### EXTRACTED RECORDS

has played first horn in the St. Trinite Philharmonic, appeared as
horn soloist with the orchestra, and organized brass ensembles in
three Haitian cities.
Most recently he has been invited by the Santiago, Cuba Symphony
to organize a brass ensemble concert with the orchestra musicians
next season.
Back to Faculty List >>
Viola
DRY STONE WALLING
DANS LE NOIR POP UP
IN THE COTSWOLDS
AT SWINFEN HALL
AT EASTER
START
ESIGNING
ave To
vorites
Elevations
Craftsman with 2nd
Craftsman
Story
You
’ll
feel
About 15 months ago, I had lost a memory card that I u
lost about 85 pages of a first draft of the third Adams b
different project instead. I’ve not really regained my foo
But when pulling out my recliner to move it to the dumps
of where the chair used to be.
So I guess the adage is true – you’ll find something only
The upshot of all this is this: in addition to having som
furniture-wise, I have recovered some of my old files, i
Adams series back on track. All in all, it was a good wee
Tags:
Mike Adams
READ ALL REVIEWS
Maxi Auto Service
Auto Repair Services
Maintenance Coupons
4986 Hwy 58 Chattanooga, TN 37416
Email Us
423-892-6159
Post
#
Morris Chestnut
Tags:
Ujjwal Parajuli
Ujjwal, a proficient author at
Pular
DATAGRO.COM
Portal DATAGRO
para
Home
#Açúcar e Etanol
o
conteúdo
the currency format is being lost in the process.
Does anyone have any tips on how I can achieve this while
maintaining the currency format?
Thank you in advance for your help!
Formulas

######
### EXTRACTED RECORDS

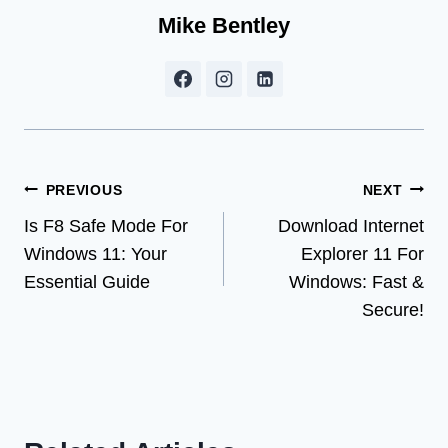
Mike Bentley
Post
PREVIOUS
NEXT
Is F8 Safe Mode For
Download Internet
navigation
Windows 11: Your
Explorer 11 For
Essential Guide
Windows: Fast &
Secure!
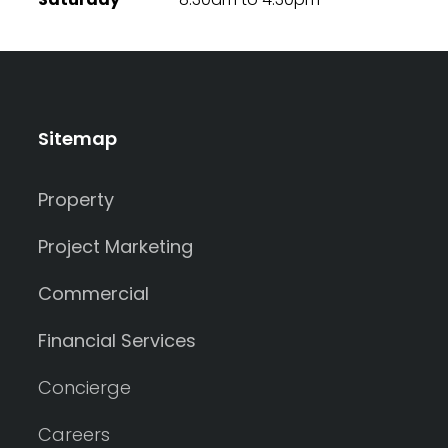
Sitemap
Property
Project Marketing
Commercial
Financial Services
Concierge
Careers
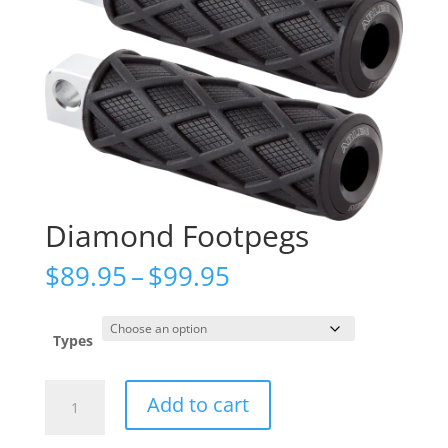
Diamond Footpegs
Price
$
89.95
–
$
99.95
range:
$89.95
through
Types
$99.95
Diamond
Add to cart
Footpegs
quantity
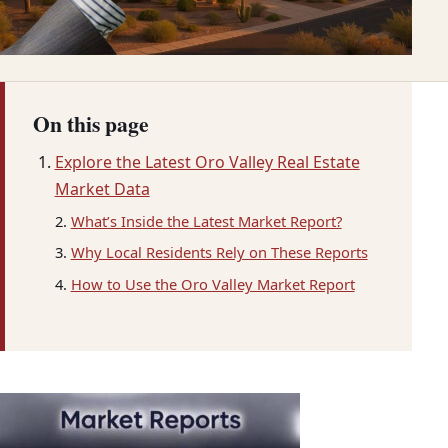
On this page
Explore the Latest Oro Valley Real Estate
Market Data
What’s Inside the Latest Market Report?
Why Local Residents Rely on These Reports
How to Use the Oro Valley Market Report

######
### EXTRACTED RECORDS

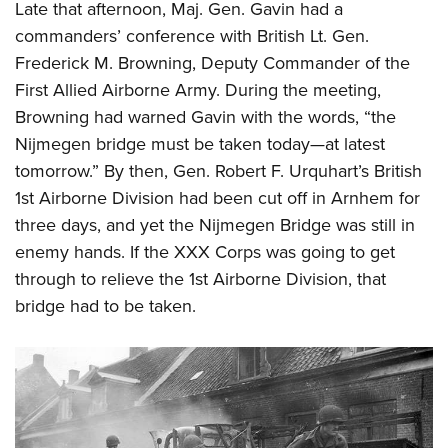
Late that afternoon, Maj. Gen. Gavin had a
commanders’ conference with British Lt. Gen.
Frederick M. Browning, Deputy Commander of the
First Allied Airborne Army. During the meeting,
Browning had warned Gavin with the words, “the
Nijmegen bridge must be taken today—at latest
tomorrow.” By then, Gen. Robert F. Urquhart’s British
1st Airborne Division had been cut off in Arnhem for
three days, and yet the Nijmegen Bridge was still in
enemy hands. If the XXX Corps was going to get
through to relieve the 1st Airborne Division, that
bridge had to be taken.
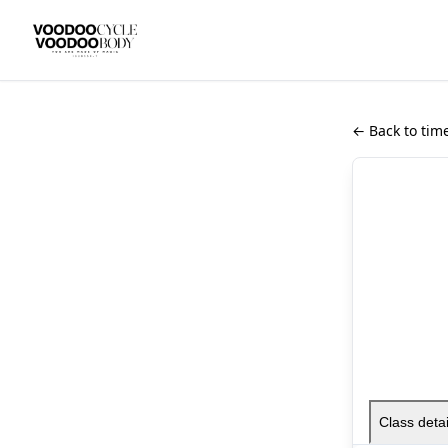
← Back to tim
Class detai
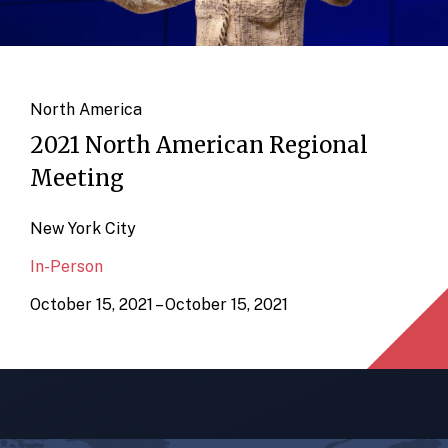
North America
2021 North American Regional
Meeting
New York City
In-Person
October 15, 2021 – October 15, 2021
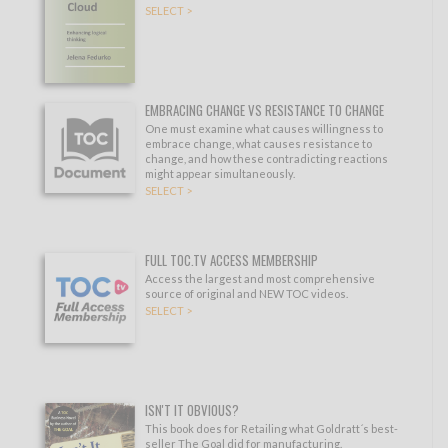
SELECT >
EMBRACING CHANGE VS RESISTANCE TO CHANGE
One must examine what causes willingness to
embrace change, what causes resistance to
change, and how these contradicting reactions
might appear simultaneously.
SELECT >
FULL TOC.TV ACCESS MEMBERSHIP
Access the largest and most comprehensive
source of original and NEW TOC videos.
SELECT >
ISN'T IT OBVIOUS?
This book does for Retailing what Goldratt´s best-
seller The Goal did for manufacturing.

######

ACTIVITY: In the data above, take the line with "enemy hands. If", the line with "One must examine what causes willingness to", and every line between, and set them down exactly without pictures.

TASK RESULT:
enemy hands. If the XXX Corps was going to get
through to relieve the 1st Airborne Division, that
bridge had to be taken.
← Back to tim
Class detai
North America
2021 North American Regional
Meeting
New York City
In-Person
October 15, 2021 – October 15, 2021
SELECT >
EMBRACING CHANGE VS RESISTANCE TO CHANGE
One must examine what causes willingness to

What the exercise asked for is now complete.